§ Task directions
Across the entries, count the lines that include "Guyana" and report only that number.

§ The data

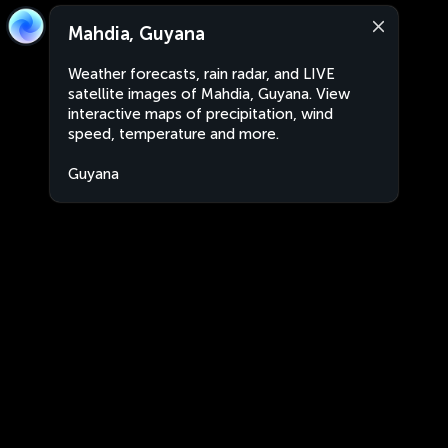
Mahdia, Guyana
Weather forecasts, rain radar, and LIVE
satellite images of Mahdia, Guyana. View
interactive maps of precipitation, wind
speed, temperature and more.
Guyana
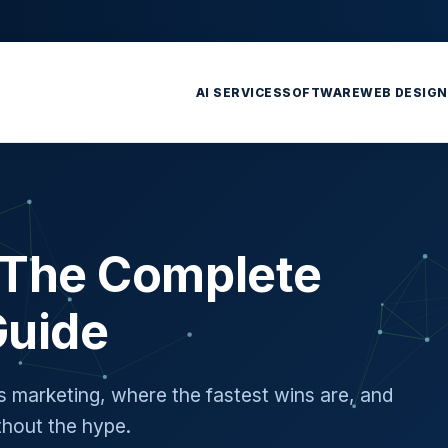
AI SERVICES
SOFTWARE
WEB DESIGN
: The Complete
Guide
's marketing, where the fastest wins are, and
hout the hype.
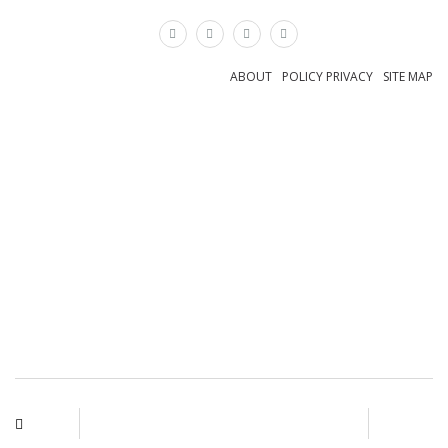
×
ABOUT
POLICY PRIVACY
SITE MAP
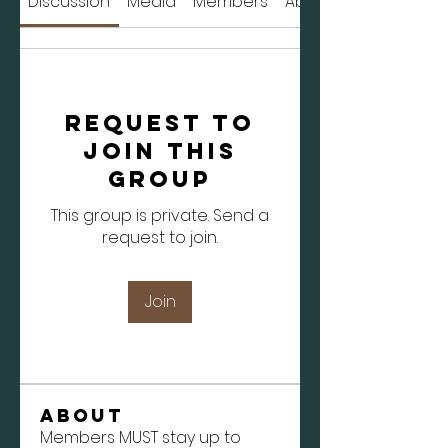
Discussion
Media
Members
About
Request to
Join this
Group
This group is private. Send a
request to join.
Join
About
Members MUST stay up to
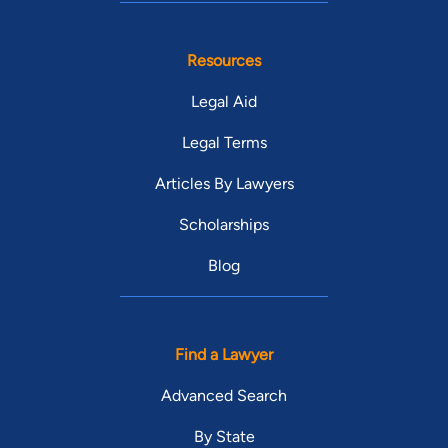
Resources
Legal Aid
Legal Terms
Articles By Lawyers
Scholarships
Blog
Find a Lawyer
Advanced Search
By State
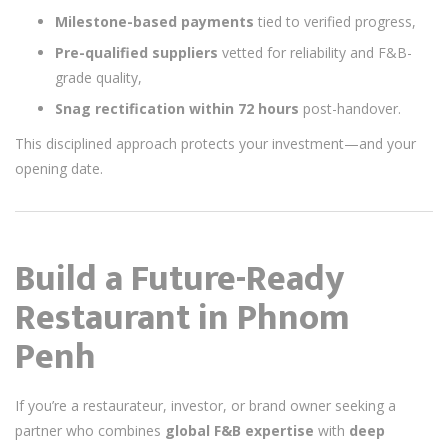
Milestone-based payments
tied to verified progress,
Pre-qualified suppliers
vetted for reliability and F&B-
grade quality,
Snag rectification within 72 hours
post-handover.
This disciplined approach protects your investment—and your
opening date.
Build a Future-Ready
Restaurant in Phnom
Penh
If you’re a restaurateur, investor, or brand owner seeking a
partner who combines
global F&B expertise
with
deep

§ Response
3